Mönchengladbach : „Mit Wut im Bauch“ gegen Schalke 04

Verlängert Borussia Mönchengladbach seine Niederlagenserie auch heute Abend beim Tabellenletzten Schalke 04?

Sogar die Homepage von Borussia Mönchengladbach titelte nach dem Champions-League-Aus gegen Manchester City: „Eine Nummer zu groß“. Nun muss man wissen, dass die vereinseigene Medienabteilung durchaus journalistisch unterwegs ist und nicht nur alles durch die rosarote oder besser schwarz-weiß-grüne Brille betrachtet. Doch diese implizierte Aussichtslosigkeit, eine Aufgabe sportlich zu lösen, trifft dennoch nicht den Kern des Problems, das die Mannschaft von Marco Rose seit Wochen mit sich rumschleppt.

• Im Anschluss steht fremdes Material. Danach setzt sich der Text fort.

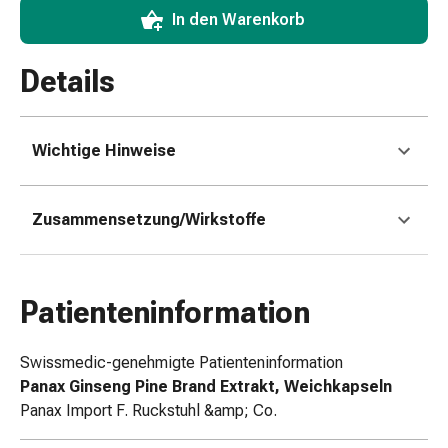
Zugsalbe
In den Warenkorb
Tupfer
Sehen
Details
&
Hören
Ohrenpflege
&
Wichtige Hinweise
Zubehör
Ohrenschmerzen
Augentropfen
Zusammensetzung/Wirkstoffe
Augenentzündung
Augenverbände
Augenhygiene
Patienteninformation
Herz,
Kreislauf
Swissmedic-genehmigte Patienteninformation
&
Panax Ginseng Pine Brand Extrakt, Weichkapseln
Blutgefässe
Panax Import F. Ruckstuhl &amp; Co.
Herztherapie
Kompressionsstrümpfe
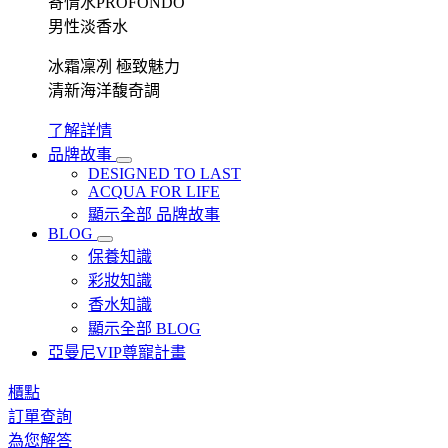
寄情水PROFONDO
男性淡香水
冰霜凜冽 極致魅力
清新海洋馥奇調
了解詳情
品牌故事
DESIGNED TO LAST
ACQUA FOR LIFE
顯示全部 品牌故事
BLOG
保養知識
彩妝知識
香水知識
顯示全部 BLOG
亞曼尼VIP尊寵計畫
櫃點
訂單查詢
為您解答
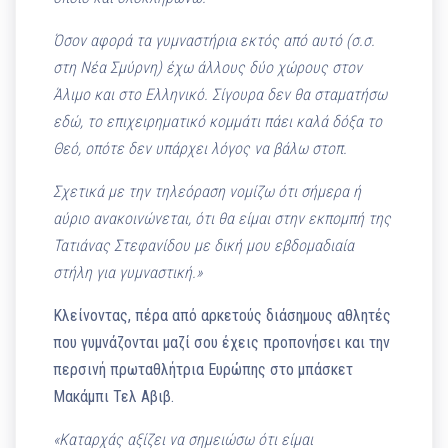
Όσον αφορά τα γυμναστήρια εκτός από αυτό (σ.σ.
στη Νέα Σμύρνη) έχω άλλους δύο χώρους στον
Άλιμο και στο Ελληνικό. Σίγουρα δεν θα σταματήσω
εδώ, το επιχειρηματικό κομμάτι πάει καλά δόξα το
Θεό, οπότε δεν υπάρχει λόγος να βάλω στοπ.
Σχετικά με την τηλεόραση νομίζω ότι σήμερα ή
αύριο ανακοινώνεται, ότι θα είμαι στην εκπομπή της
Τατιάνας Στεφανίδου με δική μου εβδομαδιαία
στήλη για γυμναστική.»
Κλείνοντας, πέρα από αρκετούς διάσημους αθλητές
που γυμνάζονται μαζί σου έχεις προπονήσει και την
περσινή πρωταθλήτρια Ευρώπης στο μπάσκετ
Μακάμπι Τελ Αβιβ.
«Καταρχάς αξίζει να σημειώσω ότι είμαι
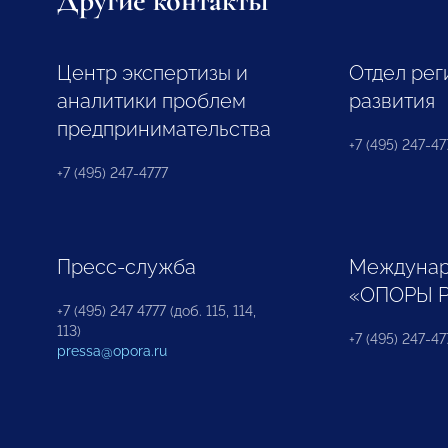
Другие контакты
Центр экспертизы и
Отдел рег
аналитики проблем
развития
предпринимательства
+7 (495) 247-477
+7 (495) 247-4777
Пресс-служба
Междунар
«ОПОРЫ 
+7 (495) 247 4777 (доб. 115, 114,
113)
+7 (495) 247-47
pressa@opora.ru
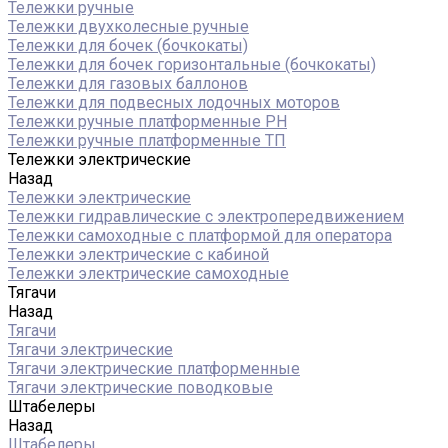
Тележки ручные
Тележки двухколесные ручные
Тележки для бочек (бочкокаты)
Тележки для бочек горизонтальные (бочкокаты)
Тележки для газовых баллонов
Тележки для подвесных лодочных моторов
Тележки ручные платформенные PH
Тележки ручные платформенные ТП
Тележки электрические
Назад
Тележки электрические
Тележки гидравлические с электропередвижением
Тележки самоходные с платформой для оператора
Тележки электрические с кабиной
Тележки электрические самоходные
Тягачи
Назад
Тягачи
Тягачи электрические
Тягачи электрические платформенные
Тягачи электрические поводковые
Штабелеры
Назад
Штабелеры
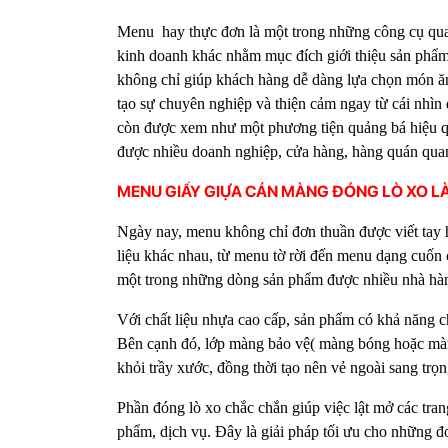
Menu hay thực đơn là một trong những công cụ quan
kinh doanh khác nhằm mục đích giới thiệu sản phẩm
không chỉ giúp khách hàng dễ dàng lựa chọn món ăn
tạo sự chuyên nghiệp và thiện cảm ngay từ cái nhìn
còn được xem như một phương tiện quảng bá hiệu qu
được nhiều doanh nghiệp, cửa hàng, hàng quán qua
MENU GIẤY GIỰA CÁN MÀNG ĐÓNG LÒ XO LÀ
Ngày nay, menu không chỉ đơn thuần được viết tay h
liệu khác nhau, từ menu tờ rời đến menu dạng cuốn
một trong những dòng sản phẩm được nhiều nhà hàng
Với chất liệu nhựa cao cấp, sản phẩm có khả năng c
Bên cạnh đó, lớp màng bảo vệ( màng bóng hoặc màn
khỏi trầy xước, đồng thời tạo nên vẻ ngoài sang trọ
Phần đóng lò xo chắc chắn giúp việc lật mở các tra
phẩm, dịch vụ. Đây là giải pháp tối ưu cho những đ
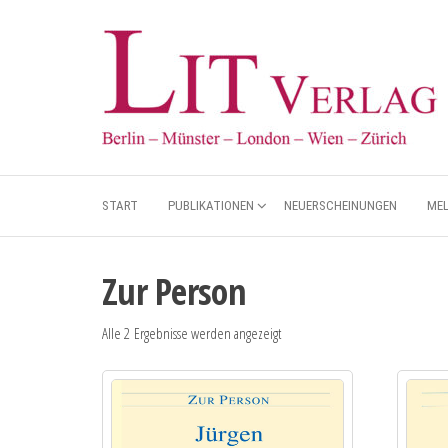
START
PUBLIKATIONEN
NEUERSCHEINUNGEN
ME
Zur Person
Alle 2 Ergebnisse werden angezeigt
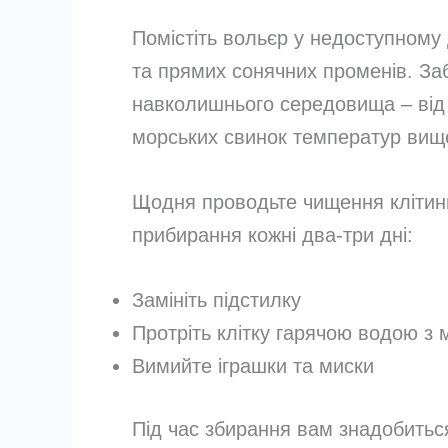
Помістіть вольєр у недоступному 
та прямих сонячних променів. За
навколишнього середовища – від 
морських свинок температур вищ
Щодня проводьте чищення клітини
прибирання кожні два-три дні:
Замініть підстилку
Протріть клітку гарячою водою з
Вимийте іграшки та миски
Під час збирання вам знадобитьс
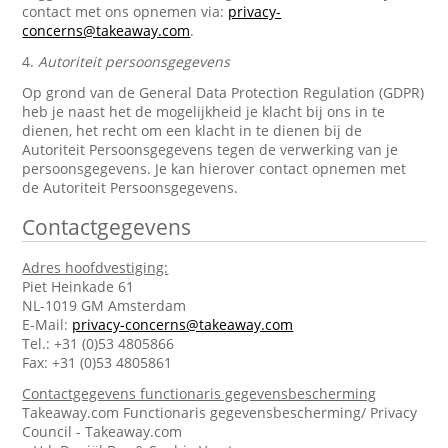
contact met ons opnemen via:
privacy-
concerns@takeaway.com
.
4.
Autoriteit persoonsgegevens
Op grond van de General Data Protection Regulation (GDPR)
heb je naast het de mogelijkheid je klacht bij ons in te
dienen, het recht om een klacht in te dienen bij de
Autoriteit Persoonsgegevens tegen de verwerking van je
persoonsgegevens. Je kan hierover contact opnemen met
de Autoriteit Persoonsgegevens.
Contactgegevens
Adres hoofdvestiging:
Piet Heinkade 61
NL-1019 GM Amsterdam
E-Mail:
privacy-concerns@takeaway.com
Tel.: +31 (0)53 4805866
Fax: +31 (0)53 4805861
Contactgegevens functionaris gegevensbescherming
Takeaway.com Functionaris gegevensbescherming/ Privacy
Council - Takeaway.com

Gladbach scheiterte schon an vielen Nummern, an unterschiedlichen: ganz großen wie zuletzt zwei Mal Manchester City, großen wie RB Leipzig, Borussia Dortmund, Bayer Leverkusen, kleinen wie Mainz 05, dem 1. FC Köln und dem FC Augsburg.

Und jetzt, am Samstag (18.30 Uhr) auf Schalke? Was ist das für eine Nummer? Eine im Minus-Bereich durch nur einem Sieg in der bisherigen Saison (9. Januar 4:0 gegen Hoffenheim) des Gegners? Letztendlich egal, denn diese Sammlung von Niederlagen ist ein Nummernsalat: Kummer mit jeder Nummer! Das belegt, dass es nicht um den jeweiligen Kontrahenten mit seinem besonderen Profil, sondern immer nur um Gladbach selbst geht. Das wird in Gelsenkirchen nicht anders sein.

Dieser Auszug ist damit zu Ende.